# maximum distance from point to sphere

• Jan 31st 2011, 03:24 PM
harriette
maximum distance from point to sphere
I have to calculate the maximum distance from the point $\displaystyle T(1, -1, 3)$ to the sphere $\displaystyle x^2+y^2+z^2-6x+4y-10z-62=0$.

Here's what I did.
The equation for the sphere is $\displaystyle (x-3)^2+(y+2)^2+(z-5)^2=100$.
That means the center of the sphere is $\displaystyle C(3, -2, 5)$, and the radius is $\displaystyle r=10$.
I think the maximum distance $\displaystyle d_m$ is the distance from the point $\displaystyle T$ to the center of the sphere plus the radius:
$\displaystyle d_m=d(T, C)+r$.

Is this okay?
Thank you!
• Jan 31st 2011, 03:34 PM
Ackbeet
Everything looks good so far. What do you get?
• Jan 31st 2011, 03:39 PM
harriette
I get
$\displaystyle d((1, -1, 3), (3, -2, 5))=\sqrt((3-1)^2+(-2+1)^2+(5-2)^2 )=\sqrt(9)=3$ so $\displaystyle d_m=3+10=13$.

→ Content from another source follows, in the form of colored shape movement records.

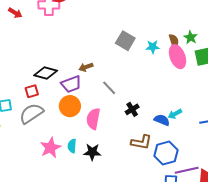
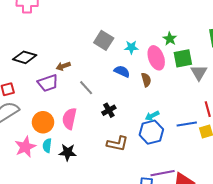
brown semicircle: (174, 41) -> (146, 80), moved
black diamond: (46, 73) -> (25, 57), moved
orange circle: (70, 106) -> (43, 122), moved
blue semicircle: (162, 120) -> (122, 71), moved
blue hexagon: (166, 153) -> (151, 132), moved

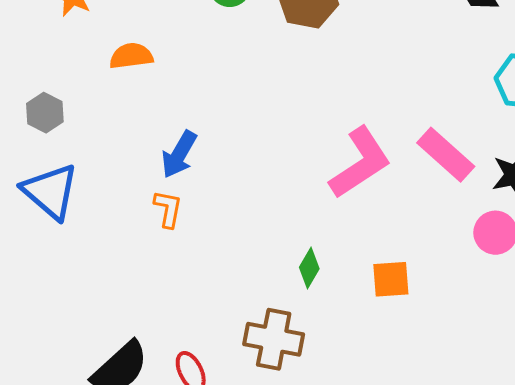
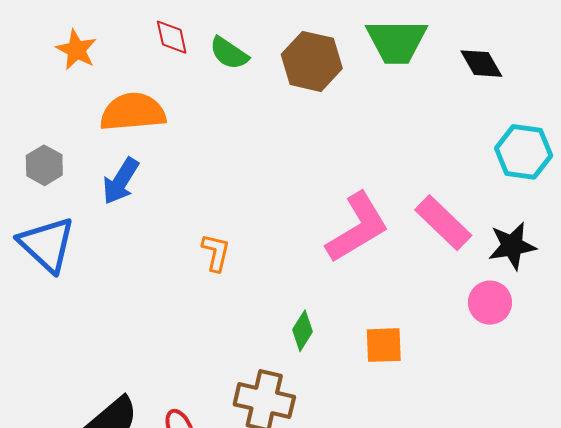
orange semicircle: (131, 56) -> (133, 112), size x1.5
blue arrow: (179, 154) -> (121, 181), moved
orange L-shape: (168, 209) -> (216, 253), moved

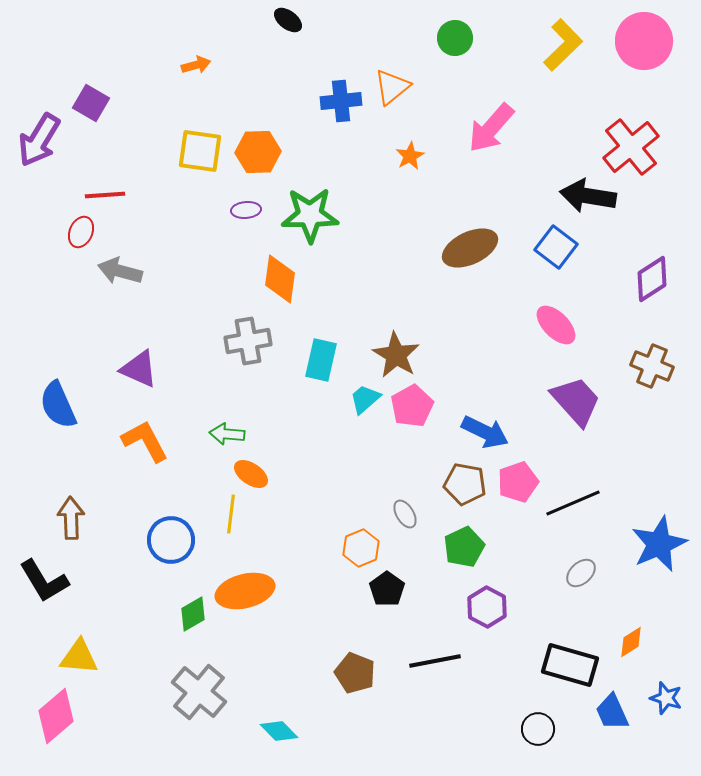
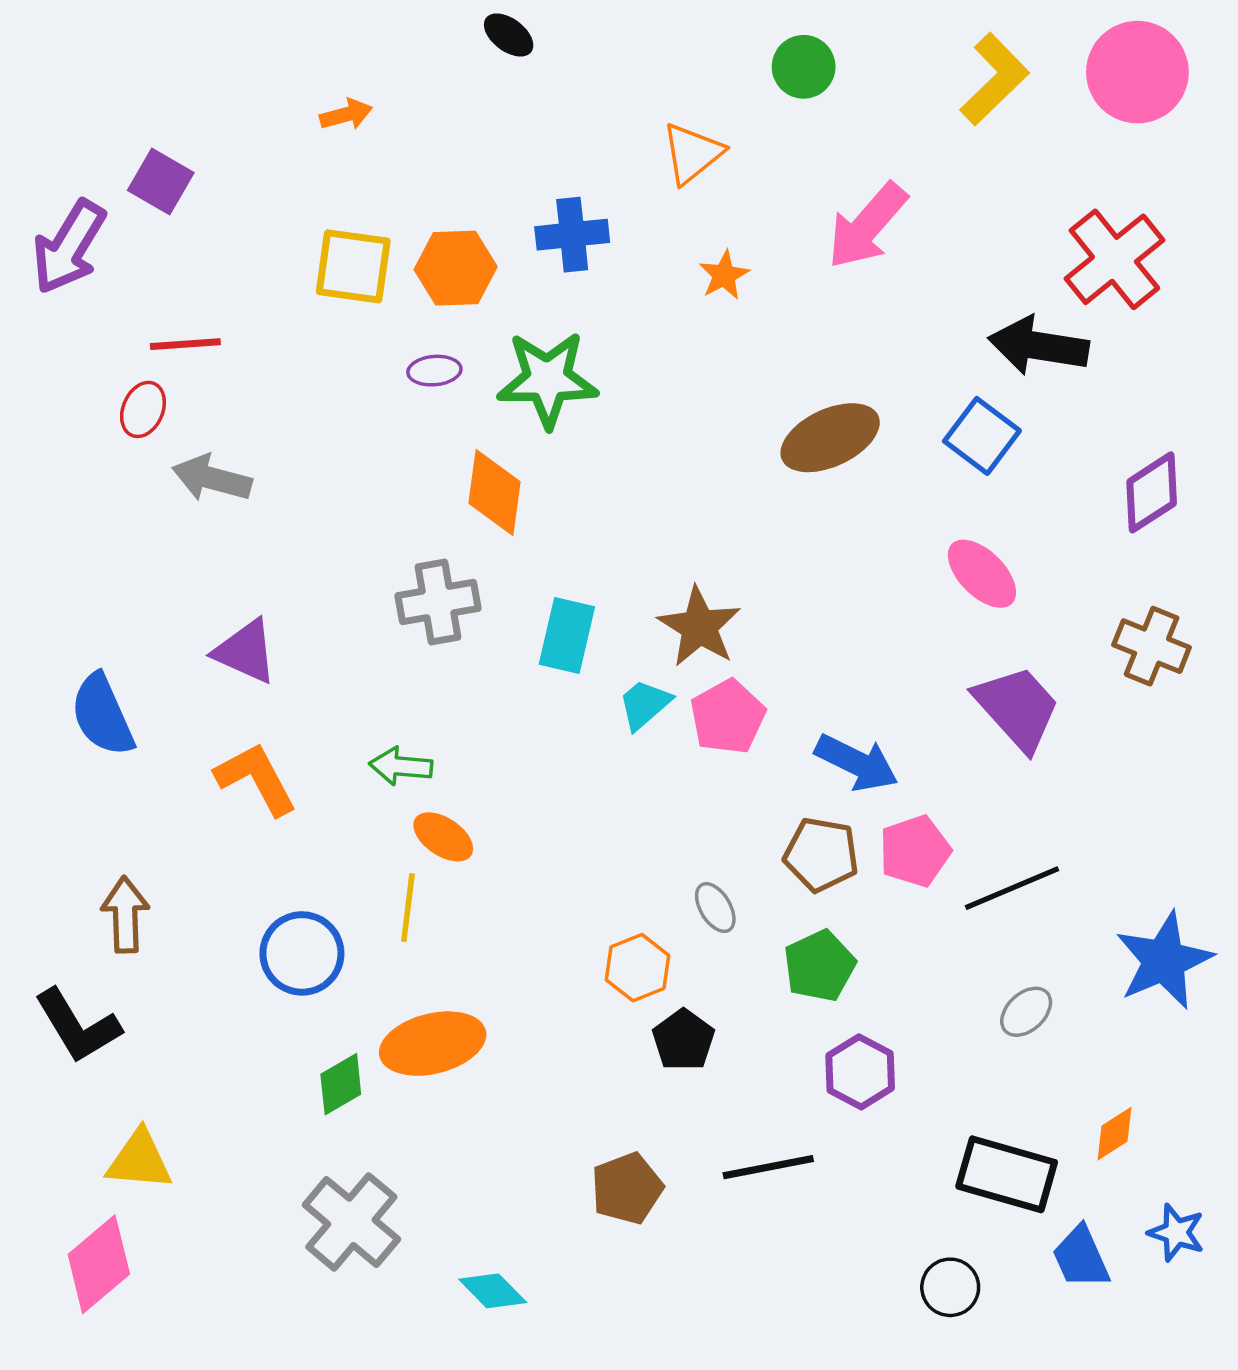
blue cross: (341, 101) -> (572, 235), moved
brown pentagon: (355, 673) -> (627, 1188), turned 30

It seems too simple, are you sure I'm not thinking something terribly wrong?

• Jan 31st 2011, 03:49 PM
Ackbeet
You're not computing the distance formula correctly. It should be more like

$\displaystyle \sqrt{(3-1)^2+(-2+1)^2+(5-2)^2}=\sqrt{4+1+9}=\sqrt{14}.$

[EDIT]: Ignore this post. See below for correction.
• Jan 31st 2011, 03:52 PM
harriette
Why do we have (5-2)^2 instead of (5-3)^2? I'm afraid I don't understand.
• Jan 31st 2011, 03:56 PM
Ackbeet
I'm sorry. You're correct. It should be 3, like you got.
• Jan 31st 2011, 03:57 PM
harriette
Thank you so much! I'm quite insecure when I'm doing the exercises on my own, it really helps when someone checks your work.
• Jan 31st 2011, 04:25 PM
Ackbeet
If you feel insecure when you're doing exercises, I would come up with a system of checks you can run against your answers to justify them to yourself. It's good problem-solving strategy anyway.

You're very welcome. Have a good one!